Significance of the Jurisdiction/Elements of Claim Distinction: Burden on Defendants

Under Animal Science Products, FTAIA limitations help define the necessary elements of a plaintiff's claim, but do not create a jurisdictional bar to suit. This distinction is significant for at least two reasons.

First, the burden on a motion directed at lack of subject matter jurisdiction rests with the plaintiff. In contrast, on a more typical defense motion to dismiss for failure to state a claim, the defendant carries the burden. Second, on a lack of subject matter jurisdiction motion, the court can usually look outside the four corners of the complaint and consider and determine other facts which might allow a case to go forward. On a motion to dismiss for failure to state a claim, the court must generally look only at the face of the complaint, and must accept all alleged facts to be true.

These procedural differences shift the burden to the defendant seeking an early dismissal and preclude the defendant from offering facts outside the plaintiff's complaint. They are likely to make some motions to dismiss claims on FTAIA grounds more difficult to win. The difference may mean millions of dollars in discovery, and the possibility of a jury trial if summary judgment is not granted.

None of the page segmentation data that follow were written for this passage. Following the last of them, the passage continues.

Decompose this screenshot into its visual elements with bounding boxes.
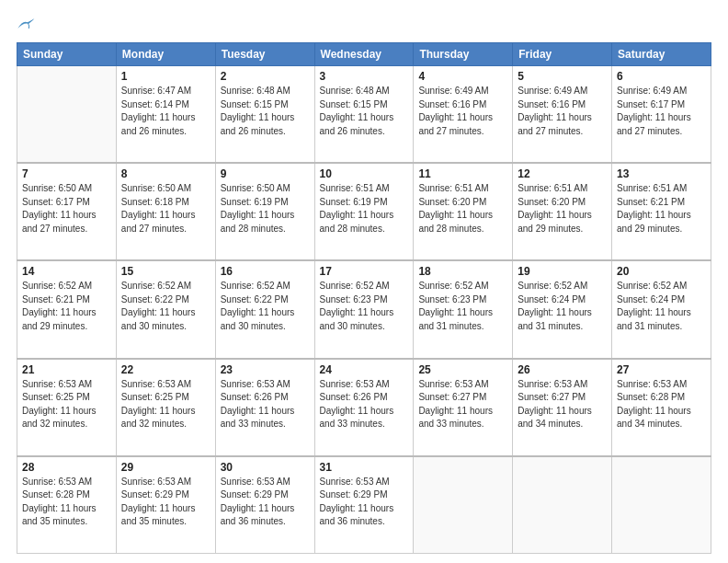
day-info: Sunrise: 6:48 AM Sunset: 6:15 PM Dayligh… [221,85,310,138]
calendar-week-3: 14Sunrise: 6:52 AM Sunset: 6:21 PM Dayli… [17,260,711,358]
day-number: 20 [617,265,706,278]
day-info: Sunrise: 6:53 AM Sunset: 6:29 PM Dayligh… [121,476,210,529]
calendar-cell: 10Sunrise: 6:51 AM Sunset: 6:19 PM Dayli… [314,163,414,260]
day-number: 16 [221,265,310,278]
day-info: Sunrise: 6:48 AM Sunset: 6:15 PM Dayligh… [320,85,409,138]
calendar-cell [513,456,612,554]
day-info: Sunrise: 6:50 AM Sunset: 6:18 PM Dayligh… [121,182,210,236]
day-number: 21 [22,363,111,376]
calendar-header-friday: Friday [513,43,612,66]
day-info: Sunrise: 6:53 AM Sunset: 6:29 PM Dayligh… [320,476,409,529]
page: SundayMondayTuesdayWednesdayThursdayFrid… [0,0,728,563]
day-number: 2 [221,70,310,83]
logo-bird-icon [17,17,35,33]
calendar-header-monday: Monday [116,43,215,66]
calendar-cell: 2Sunrise: 6:48 AM Sunset: 6:15 PM Daylig… [215,66,314,164]
calendar-cell: 6Sunrise: 6:49 AM Sunset: 6:17 PM Daylig… [612,66,711,164]
day-number: 19 [518,265,607,278]
calendar-week-1: 1Sunrise: 6:47 AM Sunset: 6:14 PM Daylig… [17,66,711,164]
calendar-cell: 22Sunrise: 6:53 AM Sunset: 6:25 PM Dayli… [116,359,215,456]
calendar-cell: 23Sunrise: 6:53 AM Sunset: 6:26 PM Dayli… [215,359,314,456]
calendar-cell: 16Sunrise: 6:52 AM Sunset: 6:22 PM Dayli… [215,260,314,358]
calendar-cell: 27Sunrise: 6:53 AM Sunset: 6:28 PM Dayli… [612,359,711,456]
day-number: 23 [221,363,310,376]
day-info: Sunrise: 6:53 AM Sunset: 6:27 PM Dayligh… [518,378,607,431]
calendar-header-saturday: Saturday [612,43,711,66]
day-number: 4 [418,70,507,83]
calendar-cell: 30Sunrise: 6:53 AM Sunset: 6:29 PM Dayli… [215,456,314,554]
calendar-cell: 12Sunrise: 6:51 AM Sunset: 6:20 PM Dayli… [513,163,612,260]
day-info: Sunrise: 6:53 AM Sunset: 6:29 PM Dayligh… [221,476,310,529]
day-info: Sunrise: 6:51 AM Sunset: 6:20 PM Dayligh… [518,182,607,236]
day-number: 3 [320,70,409,83]
day-info: Sunrise: 6:52 AM Sunset: 6:23 PM Dayligh… [320,280,409,333]
day-number: 29 [121,461,210,474]
calendar-cell: 17Sunrise: 6:52 AM Sunset: 6:23 PM Dayli… [314,260,414,358]
header [17,17,711,33]
day-number: 7 [22,167,111,180]
day-info: Sunrise: 6:53 AM Sunset: 6:28 PM Dayligh… [617,378,706,431]
day-info: Sunrise: 6:53 AM Sunset: 6:27 PM Dayligh… [418,378,507,431]
day-number: 22 [121,363,210,376]
day-number: 18 [418,265,507,278]
day-number: 12 [518,167,607,180]
day-info: Sunrise: 6:52 AM Sunset: 6:21 PM Dayligh… [22,280,111,333]
calendar-table: SundayMondayTuesdayWednesdayThursdayFrid… [17,42,711,554]
day-info: Sunrise: 6:53 AM Sunset: 6:28 PM Dayligh… [22,476,111,529]
calendar-cell: 4Sunrise: 6:49 AM Sunset: 6:16 PM Daylig… [414,66,513,164]
day-number: 24 [320,363,409,376]
day-info: Sunrise: 6:49 AM Sunset: 6:16 PM Dayligh… [418,85,507,138]
day-number: 30 [221,461,310,474]
calendar-cell: 11Sunrise: 6:51 AM Sunset: 6:20 PM Dayli… [414,163,513,260]
calendar-cell: 20Sunrise: 6:52 AM Sunset: 6:24 PM Dayli… [612,260,711,358]
day-number: 17 [320,265,409,278]
day-info: Sunrise: 6:51 AM Sunset: 6:19 PM Dayligh… [320,182,409,236]
day-number: 31 [320,461,409,474]
calendar-cell: 8Sunrise: 6:50 AM Sunset: 6:18 PM Daylig… [116,163,215,260]
day-info: Sunrise: 6:47 AM Sunset: 6:14 PM Dayligh… [121,85,210,138]
day-number: 8 [121,167,210,180]
calendar-header-thursday: Thursday [414,43,513,66]
calendar-week-4: 21Sunrise: 6:53 AM Sunset: 6:25 PM Dayli… [17,359,711,456]
day-number: 9 [221,167,310,180]
day-info: Sunrise: 6:52 AM Sunset: 6:22 PM Dayligh… [121,280,210,333]
day-number: 13 [617,167,706,180]
calendar-cell [612,456,711,554]
day-info: Sunrise: 6:53 AM Sunset: 6:25 PM Dayligh… [22,378,111,431]
calendar-header-sunday: Sunday [17,43,117,66]
day-info: Sunrise: 6:52 AM Sunset: 6:23 PM Dayligh… [418,280,507,333]
calendar-cell: 3Sunrise: 6:48 AM Sunset: 6:15 PM Daylig… [314,66,414,164]
calendar-cell: 18Sunrise: 6:52 AM Sunset: 6:23 PM Dayli… [414,260,513,358]
calendar-cell: 9Sunrise: 6:50 AM Sunset: 6:19 PM Daylig… [215,163,314,260]
day-number: 28 [22,461,111,474]
calendar-week-5: 28Sunrise: 6:53 AM Sunset: 6:28 PM Dayli… [17,456,711,554]
calendar-header-tuesday: Tuesday [215,43,314,66]
day-info: Sunrise: 6:49 AM Sunset: 6:17 PM Dayligh… [617,85,706,138]
day-info: Sunrise: 6:53 AM Sunset: 6:26 PM Dayligh… [221,378,310,431]
day-number: 10 [320,167,409,180]
calendar-cell: 14Sunrise: 6:52 AM Sunset: 6:21 PM Dayli… [17,260,117,358]
day-info: Sunrise: 6:52 AM Sunset: 6:22 PM Dayligh… [221,280,310,333]
calendar-header-wednesday: Wednesday [314,43,414,66]
day-info: Sunrise: 6:51 AM Sunset: 6:21 PM Dayligh… [617,182,706,236]
day-info: Sunrise: 6:50 AM Sunset: 6:17 PM Dayligh… [22,182,111,236]
calendar-cell: 15Sunrise: 6:52 AM Sunset: 6:22 PM Dayli… [116,260,215,358]
day-info: Sunrise: 6:53 AM Sunset: 6:25 PM Dayligh… [121,378,210,431]
day-info: Sunrise: 6:53 AM Sunset: 6:26 PM Dayligh… [320,378,409,431]
calendar-cell: 31Sunrise: 6:53 AM Sunset: 6:29 PM Dayli… [314,456,414,554]
day-number: 5 [518,70,607,83]
calendar-cell: 19Sunrise: 6:52 AM Sunset: 6:24 PM Dayli… [513,260,612,358]
day-number: 15 [121,265,210,278]
day-number: 27 [617,363,706,376]
day-number: 14 [22,265,111,278]
day-number: 6 [617,70,706,83]
day-info: Sunrise: 6:51 AM Sunset: 6:20 PM Dayligh… [418,182,507,236]
day-info: Sunrise: 6:50 AM Sunset: 6:19 PM Dayligh… [221,182,310,236]
calendar-cell: 13Sunrise: 6:51 AM Sunset: 6:21 PM Dayli… [612,163,711,260]
calendar-cell: 5Sunrise: 6:49 AM Sunset: 6:16 PM Daylig… [513,66,612,164]
calendar-cell: 29Sunrise: 6:53 AM Sunset: 6:29 PM Dayli… [116,456,215,554]
logo [17,17,37,33]
day-number: 1 [121,70,210,83]
calendar-cell: 25Sunrise: 6:53 AM Sunset: 6:27 PM Dayli… [414,359,513,456]
day-number: 25 [418,363,507,376]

Animal Science Products' Guidance as to Application of FTAIA Import Exception to Foreign Companies

The Third Circuit remanded the Animal Science Products case to the district court to determine under the new standard whether the substantive requirements of the statute had been satisfied. In doing so, it offered some guidance as to the application of the FTAIA's "import trade or commerce" exception to foreign companies.

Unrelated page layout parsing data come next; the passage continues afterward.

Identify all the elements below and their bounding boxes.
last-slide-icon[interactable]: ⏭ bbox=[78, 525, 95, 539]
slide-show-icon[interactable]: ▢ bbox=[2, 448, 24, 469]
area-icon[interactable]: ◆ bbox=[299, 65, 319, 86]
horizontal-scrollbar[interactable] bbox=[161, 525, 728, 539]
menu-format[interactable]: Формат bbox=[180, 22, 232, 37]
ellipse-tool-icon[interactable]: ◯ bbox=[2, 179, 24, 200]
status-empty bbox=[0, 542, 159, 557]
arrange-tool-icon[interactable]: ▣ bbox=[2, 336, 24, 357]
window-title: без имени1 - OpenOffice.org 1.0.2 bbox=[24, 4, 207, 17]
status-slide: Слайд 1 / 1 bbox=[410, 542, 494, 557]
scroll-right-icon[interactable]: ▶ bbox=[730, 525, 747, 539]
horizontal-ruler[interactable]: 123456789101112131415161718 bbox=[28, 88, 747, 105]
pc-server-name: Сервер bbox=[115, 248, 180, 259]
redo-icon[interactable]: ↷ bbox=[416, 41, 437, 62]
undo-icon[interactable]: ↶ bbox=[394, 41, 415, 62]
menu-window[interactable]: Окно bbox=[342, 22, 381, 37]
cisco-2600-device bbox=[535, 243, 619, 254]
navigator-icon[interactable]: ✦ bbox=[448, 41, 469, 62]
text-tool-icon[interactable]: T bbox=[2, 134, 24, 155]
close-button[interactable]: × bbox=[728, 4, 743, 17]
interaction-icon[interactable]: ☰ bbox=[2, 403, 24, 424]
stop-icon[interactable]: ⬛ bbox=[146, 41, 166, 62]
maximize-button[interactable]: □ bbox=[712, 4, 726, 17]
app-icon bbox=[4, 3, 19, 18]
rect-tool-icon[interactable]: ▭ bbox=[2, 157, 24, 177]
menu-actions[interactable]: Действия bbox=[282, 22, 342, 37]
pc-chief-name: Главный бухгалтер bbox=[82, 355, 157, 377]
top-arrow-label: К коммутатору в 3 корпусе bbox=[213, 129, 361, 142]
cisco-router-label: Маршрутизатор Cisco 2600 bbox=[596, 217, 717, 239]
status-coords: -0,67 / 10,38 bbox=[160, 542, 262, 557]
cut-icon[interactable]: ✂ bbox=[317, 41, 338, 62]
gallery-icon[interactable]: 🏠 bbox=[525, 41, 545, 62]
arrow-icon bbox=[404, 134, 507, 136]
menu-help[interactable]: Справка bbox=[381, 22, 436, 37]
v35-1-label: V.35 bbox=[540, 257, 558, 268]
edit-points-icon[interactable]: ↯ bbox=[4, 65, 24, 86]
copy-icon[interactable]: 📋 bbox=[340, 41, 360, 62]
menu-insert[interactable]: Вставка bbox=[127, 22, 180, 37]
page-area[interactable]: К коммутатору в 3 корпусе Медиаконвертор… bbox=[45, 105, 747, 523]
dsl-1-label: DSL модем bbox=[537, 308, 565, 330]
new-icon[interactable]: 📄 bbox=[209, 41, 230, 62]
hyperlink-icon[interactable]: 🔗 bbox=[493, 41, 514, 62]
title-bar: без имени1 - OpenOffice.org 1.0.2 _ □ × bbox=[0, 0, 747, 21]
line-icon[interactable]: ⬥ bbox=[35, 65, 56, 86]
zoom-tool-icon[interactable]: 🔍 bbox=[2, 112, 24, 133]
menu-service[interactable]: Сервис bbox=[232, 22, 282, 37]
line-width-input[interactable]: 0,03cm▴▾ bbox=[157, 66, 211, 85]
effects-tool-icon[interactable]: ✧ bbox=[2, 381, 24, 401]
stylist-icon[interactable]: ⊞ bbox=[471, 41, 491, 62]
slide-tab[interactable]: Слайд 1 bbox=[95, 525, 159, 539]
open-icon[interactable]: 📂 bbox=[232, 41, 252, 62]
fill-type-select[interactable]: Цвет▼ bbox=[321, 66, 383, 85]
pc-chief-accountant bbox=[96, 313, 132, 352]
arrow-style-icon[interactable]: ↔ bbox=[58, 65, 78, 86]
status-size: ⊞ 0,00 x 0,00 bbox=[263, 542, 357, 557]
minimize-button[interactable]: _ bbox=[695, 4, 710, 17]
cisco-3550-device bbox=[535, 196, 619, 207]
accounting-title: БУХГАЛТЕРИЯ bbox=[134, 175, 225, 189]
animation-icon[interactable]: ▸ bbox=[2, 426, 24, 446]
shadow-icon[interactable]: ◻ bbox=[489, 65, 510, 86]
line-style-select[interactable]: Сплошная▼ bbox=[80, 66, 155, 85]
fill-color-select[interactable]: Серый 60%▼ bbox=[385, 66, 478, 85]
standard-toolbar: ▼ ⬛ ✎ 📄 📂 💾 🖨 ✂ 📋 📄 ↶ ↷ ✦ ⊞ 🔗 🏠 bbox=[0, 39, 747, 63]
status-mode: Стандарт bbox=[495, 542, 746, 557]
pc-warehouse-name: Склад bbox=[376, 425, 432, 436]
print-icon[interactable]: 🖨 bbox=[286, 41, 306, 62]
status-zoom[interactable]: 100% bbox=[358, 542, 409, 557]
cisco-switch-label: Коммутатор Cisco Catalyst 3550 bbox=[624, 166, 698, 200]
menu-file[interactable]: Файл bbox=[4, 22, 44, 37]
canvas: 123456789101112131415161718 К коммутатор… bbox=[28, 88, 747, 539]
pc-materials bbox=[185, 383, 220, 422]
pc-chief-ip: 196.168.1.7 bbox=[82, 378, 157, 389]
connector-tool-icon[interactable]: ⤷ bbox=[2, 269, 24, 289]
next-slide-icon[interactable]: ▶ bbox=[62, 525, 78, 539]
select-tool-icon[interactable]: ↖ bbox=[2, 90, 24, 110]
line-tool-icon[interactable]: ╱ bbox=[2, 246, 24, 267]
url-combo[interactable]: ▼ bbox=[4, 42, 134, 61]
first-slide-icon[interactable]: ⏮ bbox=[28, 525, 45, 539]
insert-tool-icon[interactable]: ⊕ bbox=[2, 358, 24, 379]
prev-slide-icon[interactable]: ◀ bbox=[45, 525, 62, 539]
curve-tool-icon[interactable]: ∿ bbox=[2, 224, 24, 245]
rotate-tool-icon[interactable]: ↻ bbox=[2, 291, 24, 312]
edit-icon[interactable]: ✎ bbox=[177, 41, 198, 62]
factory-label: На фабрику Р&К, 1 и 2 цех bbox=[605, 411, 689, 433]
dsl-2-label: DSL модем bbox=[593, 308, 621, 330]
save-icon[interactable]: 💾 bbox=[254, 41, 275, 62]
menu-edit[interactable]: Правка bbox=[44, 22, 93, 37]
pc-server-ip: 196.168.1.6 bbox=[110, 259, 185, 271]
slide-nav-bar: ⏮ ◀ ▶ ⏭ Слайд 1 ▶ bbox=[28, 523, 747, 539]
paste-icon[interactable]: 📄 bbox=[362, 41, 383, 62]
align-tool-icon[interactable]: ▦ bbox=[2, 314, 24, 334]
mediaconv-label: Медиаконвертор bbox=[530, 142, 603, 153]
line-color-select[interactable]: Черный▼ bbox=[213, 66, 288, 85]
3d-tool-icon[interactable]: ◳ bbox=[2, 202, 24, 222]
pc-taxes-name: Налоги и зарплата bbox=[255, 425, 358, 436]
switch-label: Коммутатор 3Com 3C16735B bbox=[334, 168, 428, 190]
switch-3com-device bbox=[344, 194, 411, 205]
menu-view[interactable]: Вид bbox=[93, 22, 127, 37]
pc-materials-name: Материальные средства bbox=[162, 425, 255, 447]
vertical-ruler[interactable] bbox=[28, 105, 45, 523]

  • First, the exception must be given a "relatively strict" construction. However, although functioning as a physical importer may satisfy the import trade or commerce exception, it is not a necessary prerequisite. Rather, the inquiry is whether the defendants' alleged anti-competitive behavior was "directed at" an import market. Nor, the court suggested, are foreign defendants necessarily beyond the reach of U.S. antitrust law just because the port of first destination of goods sold is outside the U.S.
  • Second, the court held that the FTAIA's "effects" exemption does not contain a "subjective intent" requirement. Instead, the "direct" and "substantial" effect contemplated by the FTAIA must merely have been "foreseeable" to an objectively reasonable person.
  • Finally, the court listed specific factors that may support application of U.S. antitrust law to foreign defendants. These include whether the defendants took steps to prevent foreign manufacturers from selling to U.S. firms, or to prevent at least one American firm from purchasing product directly from certain foreign manufacturers. Additionally, although the port of first destination question is not dispositive, it may be relevant to whether foreign sellers' actions were directed at a U.S. import market. Shipments to the U.S. increase the likelihood that the FTAIA exemption (and thus the Sherman Act) applies.

In the court's view, "the import trade or commerce exception requires that the defendants' conduct target import goods or services." In assessing their exposure to U.S. antitrust law, foreign manufacturers may wish to consider whether their activities "objectively" do so in light of the above factors.

In sum, the Animal Science Products case imposes on foreign entities a new level of diligence if they wish to have confidence that their activities will escape scrutiny by U.S. courts. At least until the law is clarified further, this case sets the standard to which prudent businesses should tailor their conduct.